Acogemos a ucranianos que huyen de la guerra e ignoramos a africanos que huyen de la miseria durmiendo en granjas abandonadas
La moral es a menudo juguetona. A veces nos hace tener unas convicciones muy claras sobre un tema, que contradicen a otras que creemos desde mucho antes. Y así somos los humanos, contradictorios. Si no, no seríamos humanos.
Entre las comarcas del Segrià y la Noguera hay, al menos, 200 personas que malviven en granjas abandonadas y antiguos cobertizos. Pasan el invierno lo mejor (o lo peor) que pueden para llegar vivos en verano y tener aspiraciones de volver a ser contratados en la campaña de la recogida de la fruta. Son los temporeros fuera de temporada, aquellos que probablemente no tienen permiso de residencia y no se la quieren jugar. Se pasan los meses de frío aprovechando lo que encuentran, sobreviviendo de la caridad y conviviendo en sitios inhóspitos. Y la sociedad les da la espalda. Conocemos y aceptamos a este colectivo, la mayoría procedente del África subsahariana que huye de las miserias, de la pobreza y del hambre, para ganarse una oportunidad en nuestro país.

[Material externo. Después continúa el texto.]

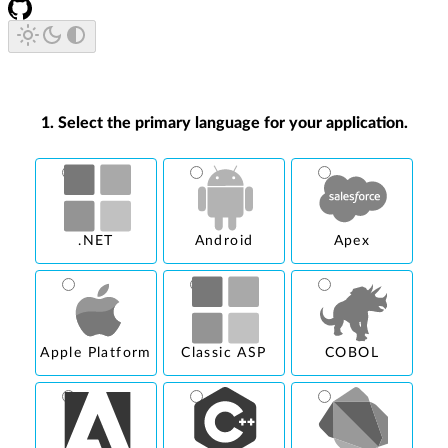
1. Select the primary language for your application.
.NET
Android
Apex
Apple Platform
Classic ASP
COBOL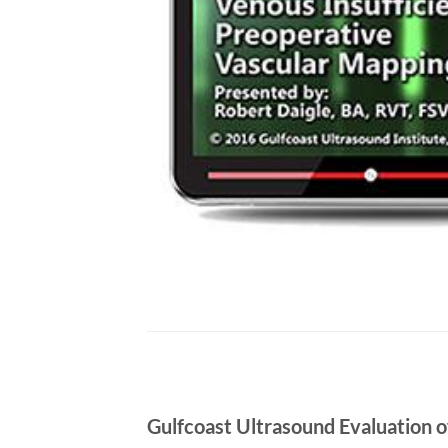
Gulfcoast Ultrasound Evaluation 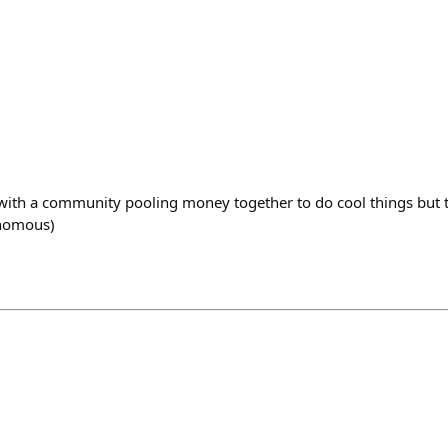
with a community pooling money together to do cool things but 
onomous)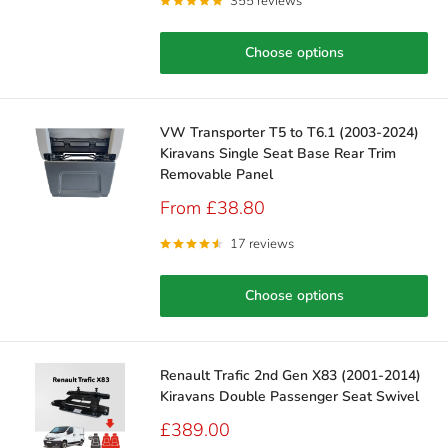
355 reviews
Choose options
VW Transporter T5 to T6.1 (2003-2024)
Kiravans Single Seat Base Rear Trim
Removable Panel
Sale
From £38.80
price
17 reviews
Choose options
Renault Trafic 2nd Gen X83 (2001-2014)
Kiravans Double Passenger Seat Swivel
Sale
£389.00
price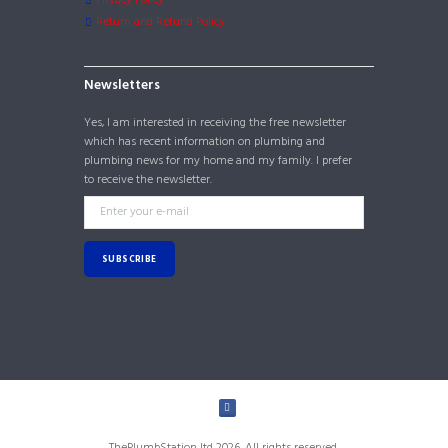
Return and Refund Policy
Newsletters
Yes, I am interested in receiving the free newsletter
which has recent information on plumbing and
plumbing news for my home and my family. I prefer
to receive the newsletter.
ThePlumbStation ltd 2026. All rights reserved.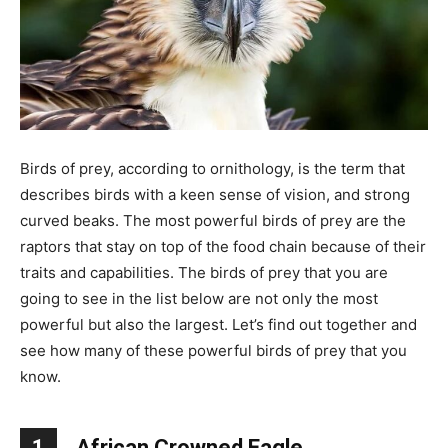
Birds of prey, according to ornithology, is the term that
describes birds with a keen sense of vision, and strong
curved beaks. The most powerful birds of prey are the
raptors that stay on top of the food chain because of their
traits and capabilities. The birds of prey that you are
going to see in the list below are not only the most
powerful but also the largest. Let’s find out together and
see how many of these powerful birds of prey that you
know.
1
African Crowned Eagle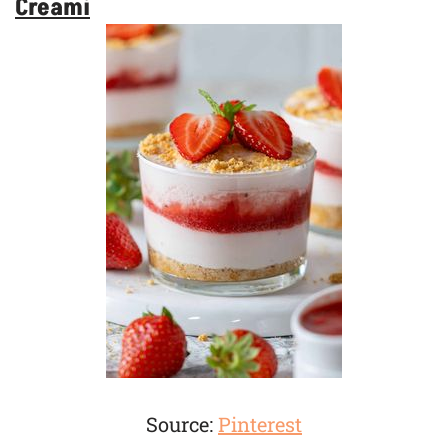
Creami
Source:
Pinterest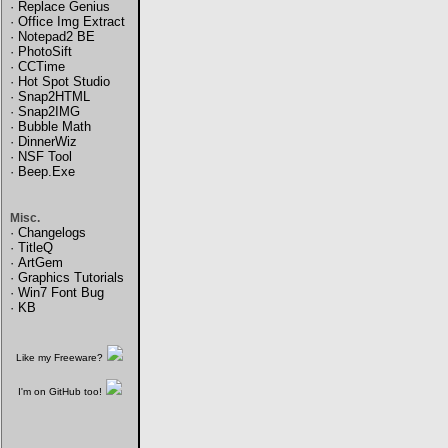
·
Replace Genius
·
Office Img Extract
·
Notepad2 BE
·
PhotoSift
·
CCTime
·
Hot Spot Studio
·
Snap2HTML
·
Snap2IMG
·
Bubble Math
·
DinnerWiz
·
NSF Tool
·
Beep.Exe
Misc.
·
Changelogs
·
TitleQ
·
ArtGem
·
Graphics Tutorials
·
Win7 Font Bug
·
KB
Like my Freeware?
I'm on GitHub too!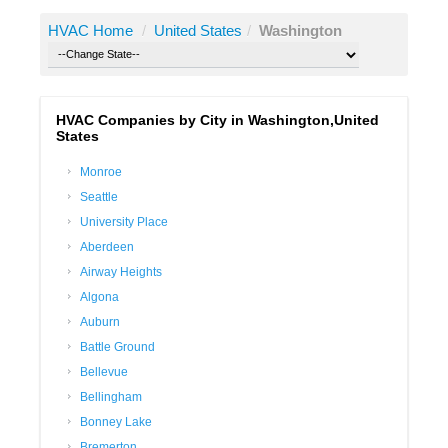
HVAC Home
/
United States
/
Washington
HVAC Companies by City in Washington,United
States
Monroe
Seattle
University Place
Aberdeen
Airway Heights
Algona
Auburn
Battle Ground
Bellevue
Bellingham
Bonney Lake
Bremerton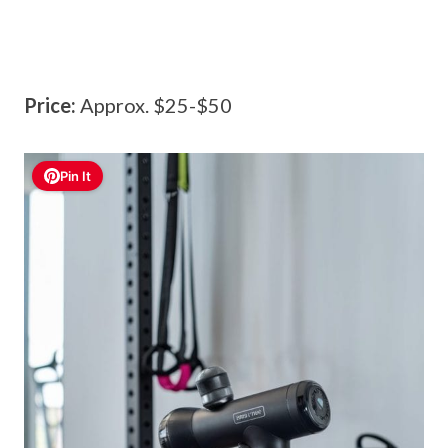
Price:
Approx. $25-$50
Pin It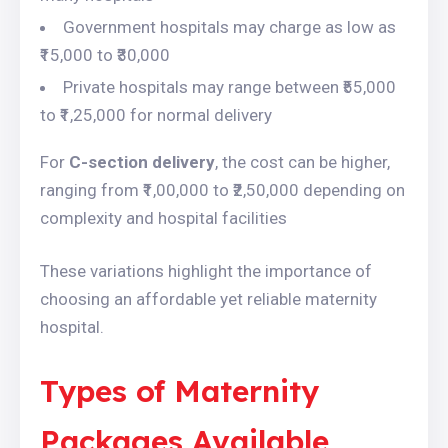
Government hospitals may charge as low as
₹15,000 to ₹30,000
Private hospitals may range between ₹55,000
to ₹1,25,000 for normal delivery
For
C-section delivery
, the cost can be higher,
ranging from ₹1,00,000 to ₹2,50,000 depending on
complexity and hospital facilities
These variations highlight the importance of
choosing an affordable yet reliable maternity
hospital.
Types of Maternity
Packages Available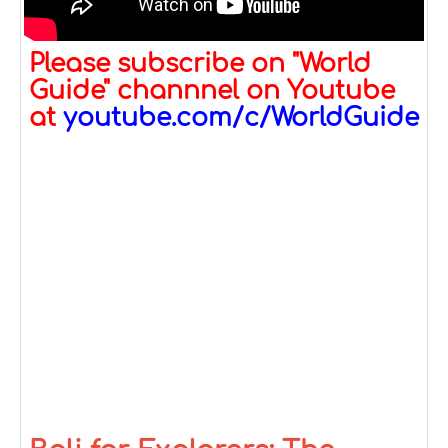
Please subscribe on "World
Guide" channnel on Youtube
at
youtube.com/c/WorldGuide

No se lo impedimos, pero tampoco les echamos una mano gratis.
Todo esto ocurre desde hace muchos años, pero ahora se da en un momento convulso en el que los europeos estamos conociendo el miedo. Ucrania, un país casi vecino, muy conectado con nuestra economía y nuestra cultura, está siendo ultrajada por el ejército ruso. Una ola de solidaridad ha invadido nuestras conciencias, estamos acogiendo a refugiados sin miramientos y la administración está gestionando su integración exprés. Esto está muy bien, pero choca con una doble moral casi de tintes indecentes.